The Company believes that its working
capital is, and will continue to be, sufficient to support its operating requirements for at least the next twelve months. The
Company does not expect to incur any material capital expenditures for the remainder of 2020. The Company intends to utilize its
available cash and assets primarily for its continued organic growth and potential future strategic transactions, as well as to
mitigate the potential impact of COVID-19 on the Company's business.
The
Company generated cash from operations of $1,287,295 and $1,531,654 for the three months ended March 31, 2020 and March 31, 2019,
respectively. The decrease was due to the increase in inventories and decrease in deferred income taxes.
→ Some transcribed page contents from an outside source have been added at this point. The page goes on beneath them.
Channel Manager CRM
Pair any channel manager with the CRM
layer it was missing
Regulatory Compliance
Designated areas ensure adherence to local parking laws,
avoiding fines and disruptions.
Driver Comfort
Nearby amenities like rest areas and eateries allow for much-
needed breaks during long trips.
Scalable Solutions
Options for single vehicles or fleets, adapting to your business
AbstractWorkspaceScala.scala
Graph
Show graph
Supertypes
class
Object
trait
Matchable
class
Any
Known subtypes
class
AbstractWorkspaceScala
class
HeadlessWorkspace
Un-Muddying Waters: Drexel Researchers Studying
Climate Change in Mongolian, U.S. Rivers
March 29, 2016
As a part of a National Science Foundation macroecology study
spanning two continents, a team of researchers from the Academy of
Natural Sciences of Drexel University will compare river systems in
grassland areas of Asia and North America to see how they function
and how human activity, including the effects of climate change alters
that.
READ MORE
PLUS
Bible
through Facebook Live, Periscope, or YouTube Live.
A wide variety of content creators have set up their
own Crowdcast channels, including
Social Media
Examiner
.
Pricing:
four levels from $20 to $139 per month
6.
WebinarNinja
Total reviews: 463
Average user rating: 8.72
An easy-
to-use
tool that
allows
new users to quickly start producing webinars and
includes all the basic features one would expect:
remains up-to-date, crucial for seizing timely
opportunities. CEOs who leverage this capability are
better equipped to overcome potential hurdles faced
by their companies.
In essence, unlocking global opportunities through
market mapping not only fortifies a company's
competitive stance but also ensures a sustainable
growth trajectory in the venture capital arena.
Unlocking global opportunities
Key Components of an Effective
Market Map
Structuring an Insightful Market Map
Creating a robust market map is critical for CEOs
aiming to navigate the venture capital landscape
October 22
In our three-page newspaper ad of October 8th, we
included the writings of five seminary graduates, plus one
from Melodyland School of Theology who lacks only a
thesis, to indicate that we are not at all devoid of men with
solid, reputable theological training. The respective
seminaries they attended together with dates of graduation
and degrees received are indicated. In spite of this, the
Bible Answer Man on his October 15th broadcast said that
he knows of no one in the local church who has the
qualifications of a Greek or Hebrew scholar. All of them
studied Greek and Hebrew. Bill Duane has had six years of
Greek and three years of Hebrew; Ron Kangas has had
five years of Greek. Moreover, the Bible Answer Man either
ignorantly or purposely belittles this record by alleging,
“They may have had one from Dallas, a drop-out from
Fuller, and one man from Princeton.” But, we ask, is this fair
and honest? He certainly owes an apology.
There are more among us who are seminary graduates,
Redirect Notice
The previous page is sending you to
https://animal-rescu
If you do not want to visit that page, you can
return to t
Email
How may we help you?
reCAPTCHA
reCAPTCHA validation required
Cash used in investing activities for
the three-month period ended March 31, 2020 was $1,545,416, compared with $1,582,533 for the three-month period ended March 31,
2019. The decrease was primarily due to a decrease in the amount of marketable securities purchased in the first quarter of 2020
compared with the first quarter of 2019.
There was no cash used in financing activities for the
first quarters of 2020 and 2019.
The Company expects to continue to use its cash to make
dividend payments, purchase marketable securities, and take advantage of other market opportunities that may arise that are in
the best interests of the Company and its shareholders.
In connection with the coronavirus pandemic it is possible
that certain customers of the Company may have their invoices outstanding longer than they have in the past, either due to slower
payments from their customers, or as a result of having to shut down their business from time to time. However, the vast majority
of the Company’s customers are large companies, and the Company does not expect to have to increase its bad debt reserve,
and anticipates that its invoices will be paid with minimal delays.
OFF BALANCE-SHEET ARRANGEMENTS
The Company has no off balance-sheet
transactions that have, or are reasonably likely to have, a current or future effect on the Company’s financial condition,
changes in financial condition, revenues or expenses, results of operations, liquidity, capital expenditures or capital resources.
CONTRACTUAL OBLIGATIONS AND COMMITMENTS
The information to be reported under
this item is not required of smaller reporting companies.